During cruise, the spacecraft team will also deploy the magnetometer boom and radar antennas, test instruments and subsystems, and make sure the spacecraft is ready to study the Jupiter system.
Arrival
For all liftoff dates within the launch period, the spacecraft is scheduled to begin orbiting Jupiter on April 11, 2030. The arrival phase begins in January — three months before the engine burn that inserts the spacecraft into Jupiter orbit — and concludes a few hours after the maneuver.
Toward the end of the arrival phase, the spacecraft will perform a close flyby of the large Jovian moon Ganymede. The Ganymede flyby, which takes place about 12 hours before Jupiter orbit insertion, brings the spacecraft to within about 120 miles (200 kilometers) of Ganymede’s surface.
While the spacecraft will use Mars’ and Earth’s gravity to speed up on the way to Jupiter, the spacecraft will use Ganymede’s gravity to slow down. Ganymede’s gravity will pull the passing spacecraft back toward the moon, decreasing its velocity.
With the assist from Ganymede, the spacecraft can decrease the amount of time it needs to burn its engines to slow down enough to be captured by Jupiter’s gravity. (The burn in this case will be about six hours.) After this burn, Europa Clipper will start its first orbit around the solar system’s largest planet.
Jupiter Tour
Europa Clipper’s tour of the Jupiter system begins April 11, 2030. The trajectory is designed to allow the spacecraft to observe as much of the moon Europa as possible while keeping the spacecraft as safe as possible from the hazardous radiation environment near the moon.
Capable of quickly damaging electronics, Jupiter’s radiation environment is the most intense of any planet in the solar system. Europa resides in one of the most powerful zones of radiation around Jupiter.

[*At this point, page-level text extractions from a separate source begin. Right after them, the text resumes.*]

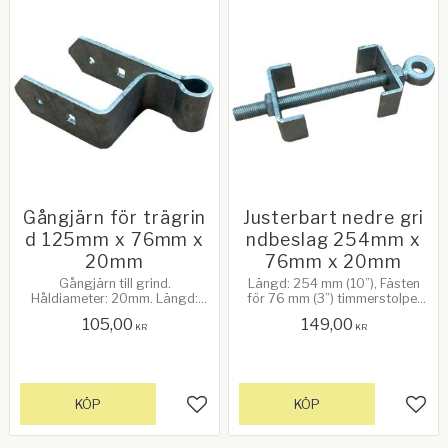
Gångjärn för trägrin
​Justerbart nedre gri
d 125mm x 76mm x
ndbeslag 254mm x
20mm
76mm x 20mm
Gångjärn till grind.
Längd: 254 mm (10”), Fästen
Håldiameter: 20mm. Längd:
för 76 mm (3”) timmerstolpe,
125mm (5"). Avstånd mellan
Ytbehandling: Galvaniserad​
105,00
149,00
gafflarna: 76mm (3").
KR
KR
Galvanizerad
KÖP
KÖP
Lägg till i favoriter
Lägg 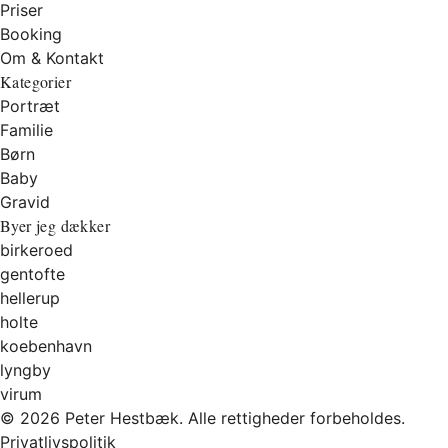
Priser
Booking
Om & Kontakt
Kategorier
Portræt
Familie
Børn
Baby
Gravid
Byer jeg dækker
birkeroed
gentofte
hellerup
holte
koebenhavn
lyngby
virum
© 2026 Peter Hestbæk. Alle rettigheder forbeholdes.
Privatlivspolitik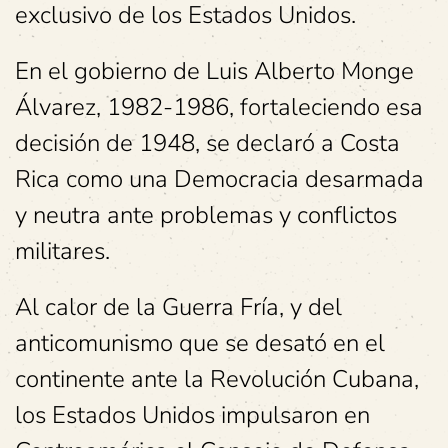
exclusivo de los Estados Unidos.
En el gobierno de Luis Alberto Monge
Álvarez, 1982-1986, fortaleciendo esa
decisión de 1948, se declaró a Costa
Rica como una Democracia desarmada
y neutra ante problemas y conflictos
militares.
Al calor de la Guerra Fría, y del
anticomunismo que se desató en el
continente ante la Revolución Cubana,
los Estados Unidos impulsaron en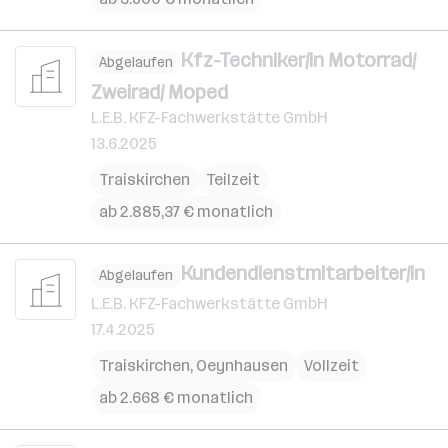
Kfz-Techniker/in Motorrad/
Abgelaufen
Zweirad/ Moped
L.E.B. KFZ-Fachwerkstätte GmbH
13.6.2025
Traiskirchen
Teilzeit
ab 2.885,37 € monatlich
Kundendienstmitarbeiter/in
Abgelaufen
L.E.B. KFZ-Fachwerkstätte GmbH
17.4.2025
Traiskirchen
,
Oeynhausen
Vollzeit
ab 2.668 € monatlich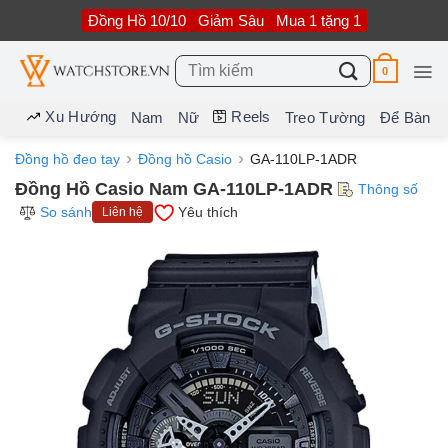
Bỏ
Đồng Hồ 10/10
Giảm Sâu
Mua 1 tặng 1
qua
nội
dung
Tìm
0
kiếm:
Xu Hướng
Reels
Nam
Nữ
Treo Tường
Để Bàn
Đồng hồ đeo tay
Đồng hồ Casio
GA-110LP-1ADR
Đồng Hồ Casio Nam GA-110LP-1ADR
Thông số
So sánh
Yêu thích
Liên hệ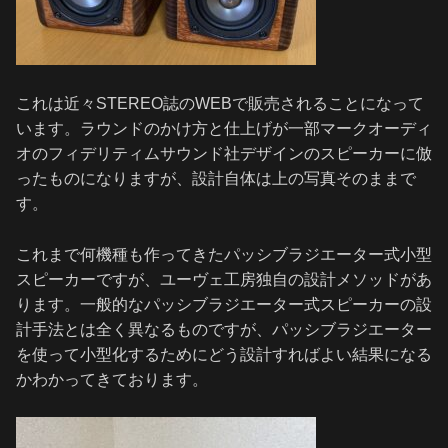
これは近々STEREO誌のWEBで販売されることになって
います。ラウンドのかけ方と仕上げが一部マークオーディ
オのフィデリティムサウンド社デザインのスピーカーに倣
ったものになりますが、設計自体は上の写真そのままで
す。
これまで何機種も作ってきたパッシブラジエーター式小型
スピーカーですが、ユーヴェ工房独自の設計メソッドがあ
ります。一般的なパッシブラジエーター式スピーカーの設
計手法とは全く異なるものですが、パッシブラジエーター
を使って小型化するためにどう設計すればよい結果になる
かわかってきております。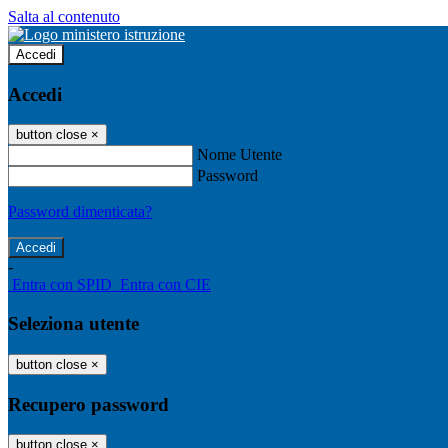
Salta al contenuto
Accedi
Accedi
button close
×
Nome Utente
Password
Password dimenticata?
-
Entra con SPID
Entra con CIE
Seleziona utente
button close
×
Recupero password
button close
×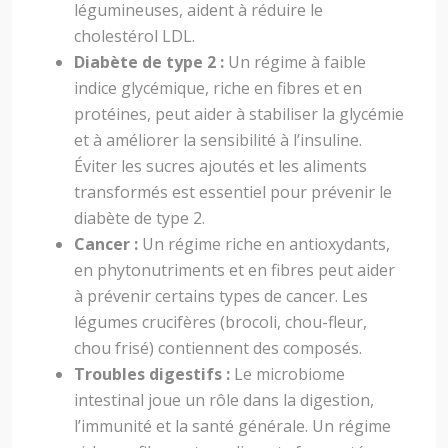
légumineuses, aident à réduire le
cholestérol LDL.
Diabète de type 2 :
Un régime à faible
indice glycémique, riche en fibres et en
protéines, peut aider à stabiliser la glycémie
et à améliorer la sensibilité à l’insuline.
Éviter les sucres ajoutés et les aliments
transformés est essentiel pour prévenir le
diabète de type 2.
Cancer :
Un régime riche en antioxydants,
en phytonutriments et en fibres peut aider
à prévenir certains types de cancer. Les
légumes crucifères (brocoli, chou-fleur,
chou frisé) contiennent des composés.
Troubles digestifs :
Le microbiome
intestinal joue un rôle dans la digestion,
l’immunité et la santé générale. Un régime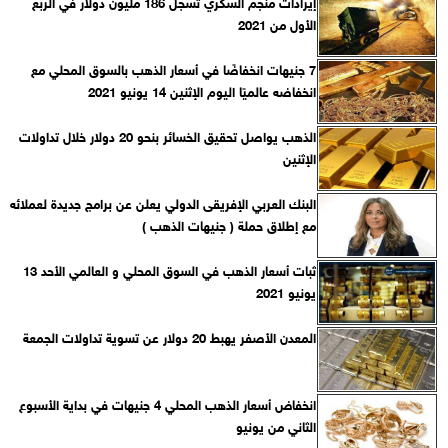
إيرادات منجم السكري تسجل 186 مليون دولار في الربع
الأول من 2021
7 جنيهات انخفاضًا في أسعار الذهب بالسوق المحلي مع
انخفاضه عالميًا اليوم الإثنين 14 يونيو 2021
الذهب يواصل تحقيق الخسائر بنحو 20 دولار خلال تداولات
الإثنين
البنك العربي الإفريقى الدولي يعلن عن برامج جديدة لعملائه
مع إطلاق حملة ( جنيهات الذهب )
ثبات أسعار الذهب في السوق المحلي و العالمي الأحد 13
يونيو 2021
المعدن الأصفر يهبط 20 دولار عن تسوية تداولات الجمعة
انخفاض أسعار الذهب المحلي 4 جنيهات في بداية الأسبوع
الثاني من يونيو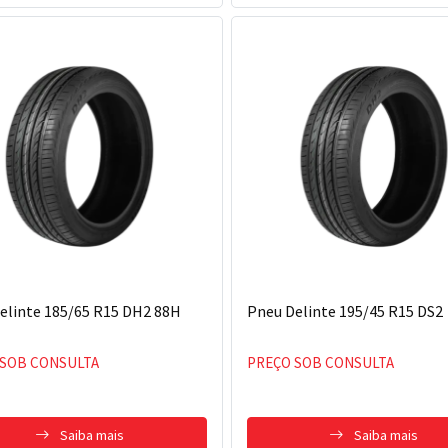
elinte 185/65 R15 DH2 88H
Pneu Delinte 195/45 R15 DS2
 SOB CONSULTA
PREÇO SOB CONSULTA
Saiba mais
Saiba mais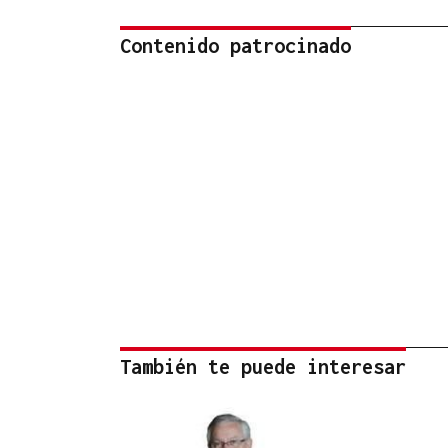
Contenido patrocinado
También te puede interesar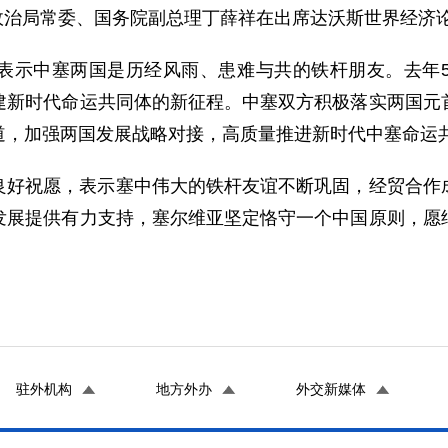
中央政治局常委、国务院副总理丁薛祥在出席达沃斯世界经
表示中塞两国是历经风雨、患难与共的铁杆朋友。去年
建新时代命运共同体的新征程。中塞双方积极落实两国元
道，加强两国发展战略对接，高质量推进新时代中塞命运
良好祝愿，表示塞中伟大的铁杆友谊不断巩固，经贸合作
发展提供有力支持，塞尔维亚坚定恪守一个中国原则，愿
驻外机构
地方外办
外交新媒体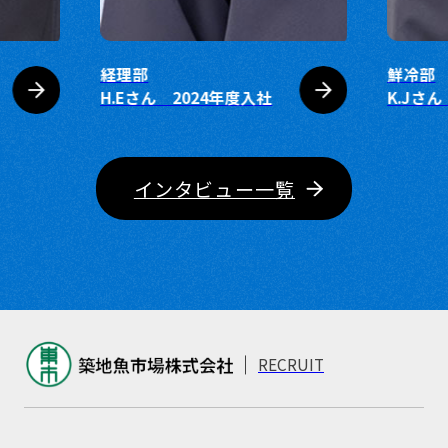
経理部
鮮冷部
H.Eさん 2024年度入社
K.Jさ
インタビュー一覧
RECRUIT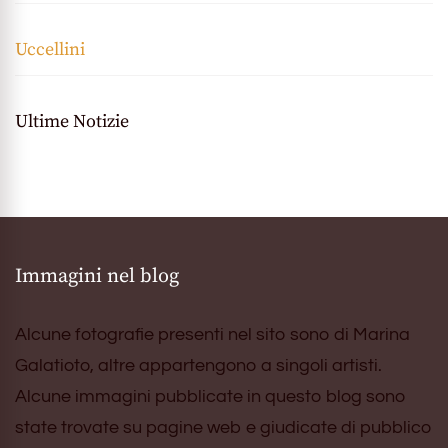
Uccellini
Ultime Notizie
Immagini nel blog
Alcune fotografie presenti nel sito sono di Marina
Galatioto, altre appartengono a singoli artisti.
Alcune immagini pubblicate in questo blog sono
state trovate su pagine web e giudicate di pubblico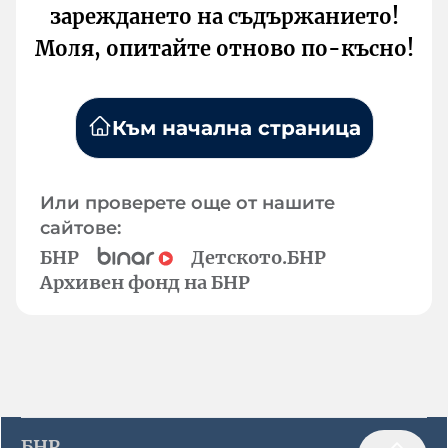
зареждането на съдържанието!
Моля, опитайте отново по-късно!
Към начална страница
Или проверете още от нашите
сайтове:
БНР
Детското.БНР
Архивен фонд на БНР
БНР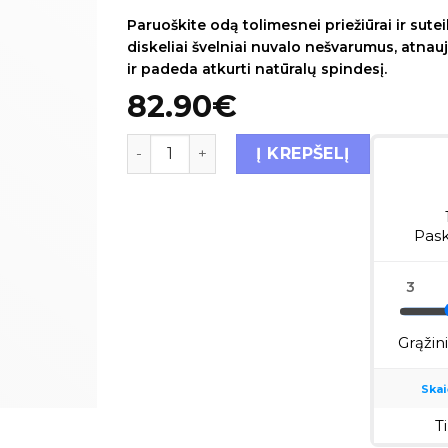
Paruoškite odą tolimesnei priežiūrai ir suteik
diskeliai švelniai nuvalo nešvarumus, atnau
ir padeda atkurti natūralų spindesį.
82.90
€
Į KREPŠELĮ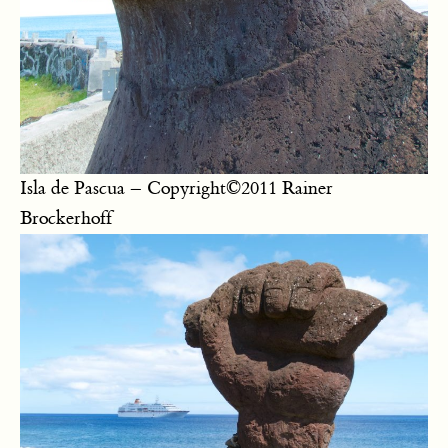
Isla de Pascua – Copyright©2011 Rainer
Brockerhoff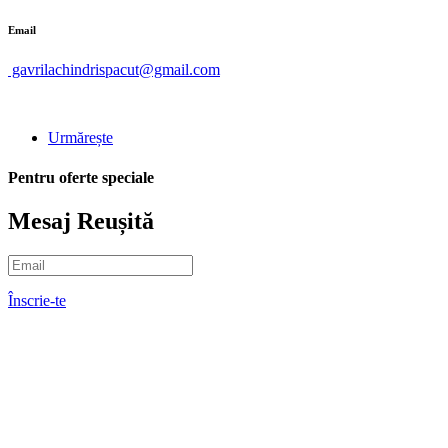
Email
gavrilachindrispacut@gmail.com
Urmărește
Pentru oferte speciale
Mesaj Reușită
Înscrie-te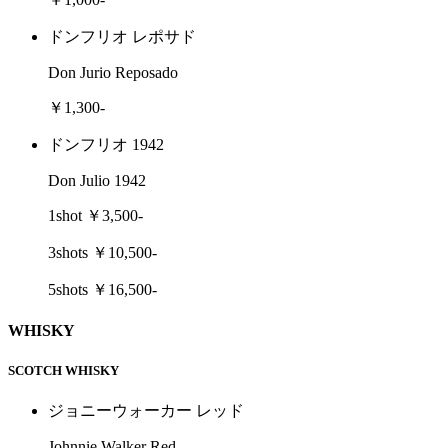
ドンフリオ レポサド
Don Jurio Reposado
￥1,300-
ドンフリオ 1942
Don Julio 1942
1shot ￥3,500-
3shots ￥10,500-
5shots ￥16,500-
WHISKY
SCOTCH WHISKY
ジョニーウォーカー レッド
Johnnie Walker Red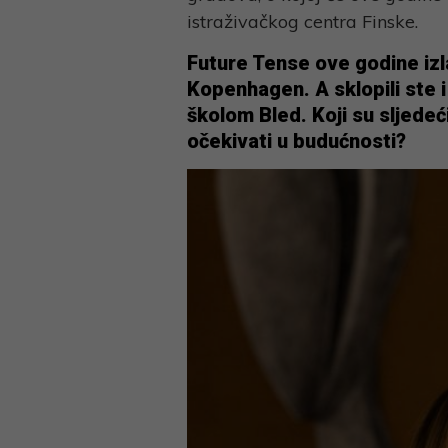
istraživačkog centra Finske.
Future Tense ove godine izla
Kopenhagen. A sklopili ste 
školom Bled. Koji su sljede
očekivati u budućnosti?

Previous Jupiter missions have spent less time in the hazardous radiation zones. NASA’s Galileo mission only flew a handful of times by Europa and Io, the moons in the most hazardous zones around Jupiter, during its primary mission from 1995 to 1997. Then, during its extended mission, which ended in 2003, Galileo did take on additional risk later in its tour of Jupiter by flying by Europa and Io several more times.
The radiation is also on average more dangerous in the plane around the planet’s equator. NASA’s Juno spacecraft, which arrived at Jupiter in 2016, generally orbits over the planet’s poles. Like Europa Clipper, Juno’s trajectory throughout its mission has also been designed to minimize time spent within Jupiter’s most powerful radiation belts.
Europa Clipper’s mission at Jupiter involves 49 flybys of Europa dedicated to scientific investigation, plus seven additional flybys of Ganymede and nine flybys of Callisto to help shape the spacecraft’s trajectory.
For more on what kinds of science data Europa Clipper will be gathering during its tour of the Jupiter system, see the Science section.
End of Mission
Because it is scientifically important to ensure that the Europa Clipper spacecraft does not come in contact with Europa’s surface and contaminate the moon with significant numbers of Earth microbes, NASA’s current plan to dispose of the spacecraft after its science mission ends is by impacting with Ganymede. Planetary contamination is not an issue with Ganymede because Ganymede’s surface is likely not active today and its ice shell is substantially thicker than Europa’s, minimizing contact between the spacecraft and any possible ocean underneath. The current plan for disposal begins 30 days after the last science-dedicated flyby of Europa. Mission designers have planned for several additional flybys of Europa to shape the spacecraft’s trajectory toward a final impact with Ganymede, which is currently expected in September 2034.